The Modernising Medical Careers scheme (MMC), which government ministers claim will revamp the current training and employment of doctors in the UK, has been heavily criticised for its “fatally flawed and bitterly unfair” IT selection process, the Medical Training Application Service (MTAS).
In addition to this, doctors are worried about the “one shot for life” rule the new system provokes, in which those who do not get on to the training ladder in August will lose out on all posts for the rest of their career.
Roland Walker, a senior house doctor at St Thomas’s, said: “Guys that don’t get on to the ladder won’t get anywhere.
“If you miss a stage one post then you won’t be considered for a stage two post next year, but all the stage one posts will go to next year’s graduates.
“It’s the big bang in August 07 – if you’re not on a training ladder then that’s it.”
The British Medical Association currently estimates there are 34,250 doctors applying for just 18,500 UK training posts, meaning that when the posts are reallocated on August 1 one in every two doctors in the UK will be left unemployed.
The group behind the rally, RemedyUK, are taking their case to court this week, but some doctors are concerned that, despite the campaigning, no one has yet come up with a solution.
Saket Tibrewal, a registrar at St Thomas’s, said: “Morale has never been lower. None of us are politicians but now we’ve all been made part of one big political game.”
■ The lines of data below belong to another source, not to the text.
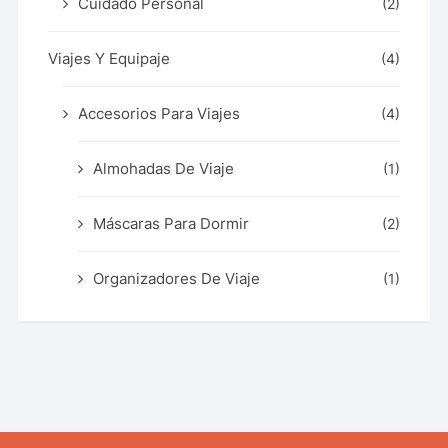
Cuidado Personal
(2)
Viajes Y Equipaje
(4)
Accesorios Para Viajes
(4)
Almohadas De Viaje
(1)
Máscaras Para Dormir
(2)
Organizadores De Viaje
(1)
Politicians joined doctors to speak at the event, before the medics took their cause inside parliament to lobby their MPs.
Andrew Lansley, Conservative Shadow minister for Health, said the government was considering creating more training posts, in direct contrast to what they had stated previously.
There have also been rumours that doctors may be drafted abroad to work with the VSO as a “rescue plan”.